▸ Exercise description: Exactly the lines below from the one with "This screenshot has height=2576, width=496." up to and including the one with "Task: Click on the tabata workouts" make up the answer, with nothing else added.

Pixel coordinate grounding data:
========================

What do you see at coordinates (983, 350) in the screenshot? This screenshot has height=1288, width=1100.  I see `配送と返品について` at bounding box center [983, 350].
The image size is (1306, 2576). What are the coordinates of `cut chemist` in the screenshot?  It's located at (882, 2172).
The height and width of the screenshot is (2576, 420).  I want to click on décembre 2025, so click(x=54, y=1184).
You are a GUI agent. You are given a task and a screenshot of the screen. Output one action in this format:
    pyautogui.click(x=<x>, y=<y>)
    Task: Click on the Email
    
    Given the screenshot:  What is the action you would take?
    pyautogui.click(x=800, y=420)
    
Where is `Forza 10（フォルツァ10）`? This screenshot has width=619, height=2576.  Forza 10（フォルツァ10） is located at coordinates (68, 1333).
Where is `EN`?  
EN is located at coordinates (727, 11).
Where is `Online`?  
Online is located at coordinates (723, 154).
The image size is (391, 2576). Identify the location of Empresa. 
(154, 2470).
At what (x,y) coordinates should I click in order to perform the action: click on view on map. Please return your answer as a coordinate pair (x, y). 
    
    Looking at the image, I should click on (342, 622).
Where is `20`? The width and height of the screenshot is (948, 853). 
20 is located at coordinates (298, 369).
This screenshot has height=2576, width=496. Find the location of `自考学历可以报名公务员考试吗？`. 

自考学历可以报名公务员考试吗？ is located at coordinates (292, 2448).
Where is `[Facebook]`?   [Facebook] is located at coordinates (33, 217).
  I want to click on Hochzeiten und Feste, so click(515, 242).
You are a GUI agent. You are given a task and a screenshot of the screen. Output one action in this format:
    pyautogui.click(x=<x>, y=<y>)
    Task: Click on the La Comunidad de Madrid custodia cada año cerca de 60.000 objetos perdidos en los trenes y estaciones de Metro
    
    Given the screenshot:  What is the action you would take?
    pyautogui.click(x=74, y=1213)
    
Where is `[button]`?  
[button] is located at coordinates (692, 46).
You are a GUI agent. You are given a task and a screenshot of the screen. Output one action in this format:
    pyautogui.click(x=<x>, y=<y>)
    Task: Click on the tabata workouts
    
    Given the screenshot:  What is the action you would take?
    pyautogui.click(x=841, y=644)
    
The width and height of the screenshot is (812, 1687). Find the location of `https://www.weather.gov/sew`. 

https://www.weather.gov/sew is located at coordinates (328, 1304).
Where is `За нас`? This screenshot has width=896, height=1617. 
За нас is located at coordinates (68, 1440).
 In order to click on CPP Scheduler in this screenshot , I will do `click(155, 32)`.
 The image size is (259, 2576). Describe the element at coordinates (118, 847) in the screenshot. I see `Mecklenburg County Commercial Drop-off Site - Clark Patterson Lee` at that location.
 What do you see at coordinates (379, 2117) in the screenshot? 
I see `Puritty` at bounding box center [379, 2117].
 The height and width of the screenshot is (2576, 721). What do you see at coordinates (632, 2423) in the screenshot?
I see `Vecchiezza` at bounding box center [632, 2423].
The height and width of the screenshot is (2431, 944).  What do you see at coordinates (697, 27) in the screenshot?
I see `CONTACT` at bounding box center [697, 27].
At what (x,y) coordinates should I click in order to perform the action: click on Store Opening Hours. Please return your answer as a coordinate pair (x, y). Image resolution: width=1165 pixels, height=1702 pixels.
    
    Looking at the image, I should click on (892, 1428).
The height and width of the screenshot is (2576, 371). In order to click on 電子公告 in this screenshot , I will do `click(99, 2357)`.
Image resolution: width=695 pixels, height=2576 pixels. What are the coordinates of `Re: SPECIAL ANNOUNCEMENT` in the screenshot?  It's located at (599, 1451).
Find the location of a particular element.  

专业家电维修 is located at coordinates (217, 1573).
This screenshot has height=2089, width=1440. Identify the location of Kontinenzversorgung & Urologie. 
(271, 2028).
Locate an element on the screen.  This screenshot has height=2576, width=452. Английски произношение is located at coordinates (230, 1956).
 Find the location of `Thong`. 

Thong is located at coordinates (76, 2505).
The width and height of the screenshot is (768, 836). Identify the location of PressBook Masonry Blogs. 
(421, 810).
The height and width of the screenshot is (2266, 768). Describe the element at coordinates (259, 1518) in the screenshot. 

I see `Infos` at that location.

========================

▸ Response box:
This screenshot has height=2576, width=496. Find the location of `自考学历可以报名公务员考试吗？`. 

自考学历可以报名公务员考试吗？ is located at coordinates (292, 2448).
Where is `[Facebook]`?   [Facebook] is located at coordinates (33, 217).
  I want to click on Hochzeiten und Feste, so click(515, 242).
You are a GUI agent. You are given a task and a screenshot of the screen. Output one action in this format:
    pyautogui.click(x=<x>, y=<y>)
    Task: Click on the La Comunidad de Madrid custodia cada año cerca de 60.000 objetos perdidos en los trenes y estaciones de Metro
    
    Given the screenshot:  What is the action you would take?
    pyautogui.click(x=74, y=1213)
    
Where is `[button]`?  
[button] is located at coordinates (692, 46).
You are a GUI agent. You are given a task and a screenshot of the screen. Output one action in this format:
    pyautogui.click(x=<x>, y=<y>)
    Task: Click on the tabata workouts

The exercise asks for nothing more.